# E-LIQUID



## Rebel (24/8/15)

Hi

Please advise on who has stock of the following e-liquid:

Foggs Famous Sauce -At First Flight 3mg
Mikes Mega Mixes -Sweetbac 3mg


I am really looking forward to trying these.


----------



## Rob Fisher (24/8/15)

Foggs
Vape Club have 0mg if that helps?
http://www.vapeclub.co.za/collections/foggs-famous-sauce/products/foggs-famous-sauce-at-first-flight

And Sir Vape also has 0mg.
http://www.sirvape.co.za/collection...ucts/foggs-at-first-flight?variant=4835706563

@Sir Vape or @BigGuy when will it be in stock again!

Reactions: Like 1 | Thanks 1


----------



## Rebel (24/8/15)

Thanks @Rob Fisher. 

From last week Thursday VapeClub was sold out on the 3mg nic.

I cant believe i am craving for juice i have not even tried.

Reactions: Like 1


----------



## Rob Fisher (24/8/15)

Rebel said:


> Thanks @Rob Fisher.
> 
> From last week Thursday VapeClub was sold out on the 3mg nic.
> 
> I cant believe i am craving for juice i have not even tried.

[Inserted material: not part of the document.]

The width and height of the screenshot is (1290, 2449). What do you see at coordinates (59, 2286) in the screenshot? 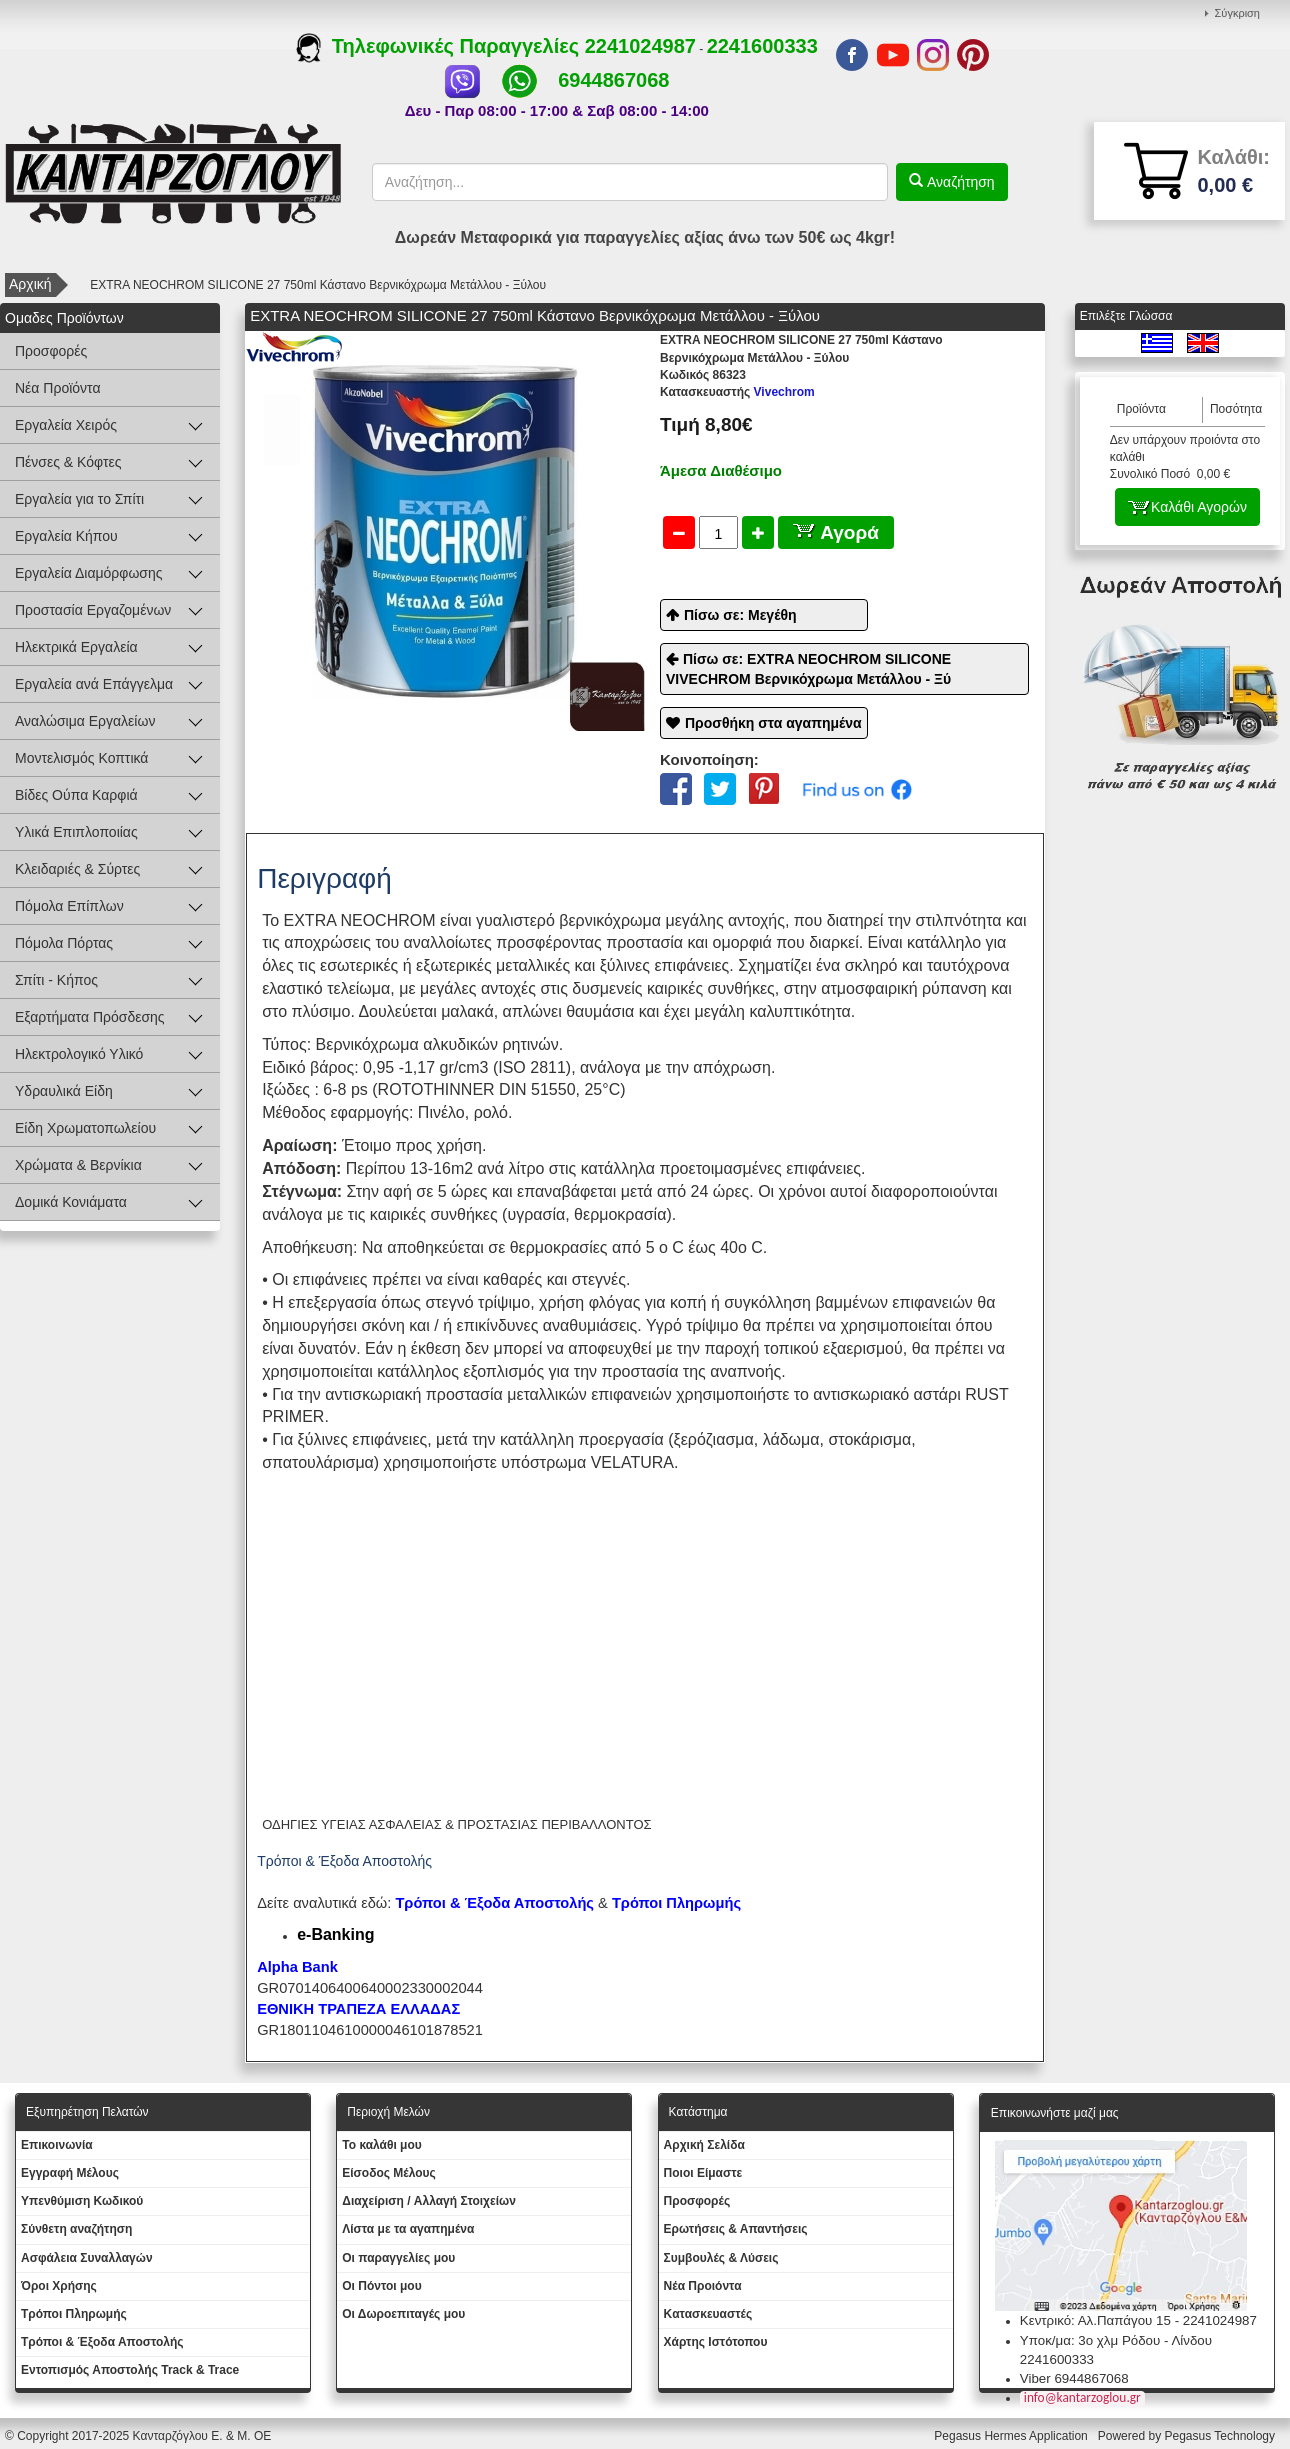 I see `Όροι Χρήσης` at bounding box center [59, 2286].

Make sure you get a bottle of Milky Way! I have nuked two bottles of it since I discovered it and I haven't done that with any other juices other than the two Cuttwood Juices.... and of course my Tropical Ice that I order half a litre at a time.

Reactions: Like 1


----------



## Andre (24/8/15)

Maybe send @Mike a PM regarding 3 mg SweetBac.
EDIT: See this is the Who has Stock thread so @Mike should be able to answer here.


----------



## BigGuy (24/8/15)

@Rebel Hi Foggs will be ready shortly i don't rush the process as i let my juices rest a lot before bottling. I was caught a bit off guard on the quantity ordered in such a short period and have got a fair amount brewing at different levels stages now.

Reactions: Winner 1


----------



## Mike (24/8/15)

Thanks @Andre. As @Rob Fisher mentioned, Vapeclub carries both juices.

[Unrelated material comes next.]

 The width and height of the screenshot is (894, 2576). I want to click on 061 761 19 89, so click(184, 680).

I'm just about fully stocked @Rebel. Will reply to your message now!

Reactions: Thanks 1


----------



## Rebel (7/9/15)

BigGuy said:


> @Rebel Hi Foggs will be ready shortly i don't rush the process as i let my juices rest a lot before bottling. I was caught a bit off guard on the quantity ordered in such a short period and have got a fair amount brewing at different levels stages now.

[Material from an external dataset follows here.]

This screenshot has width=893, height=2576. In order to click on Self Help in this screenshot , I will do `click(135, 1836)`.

When will these juices be ready?


----------



## Sir Vape (7/9/15)

@Rebel Vapeclub received Fogg's stock on Friday. They might still have some. PM @JakesSA or @VapeGrrl


----------



## BigGuy (7/9/15)

@Rebel They will be available first thing tomorrow morning.

Reactions: Like 1


----------



## Rebel (7/9/15)

Thanks @BigGuy for the response.
Will it be available by you or vapeclub?


----------



## JakesSA (7/9/15)

Just updated the stock, not many left after the vape meet though ..

Reactions: Like 2


----------



## BigGuy (8/9/15)

You can either get it from vape club or us either or


----------



## BigGuy (8/9/15)

As you can see there is plenty in stock and we have more brewing.


----------



## Rebel (9/9/15)

Ordered, thanks for the response

Reactions: Thanks 1


----------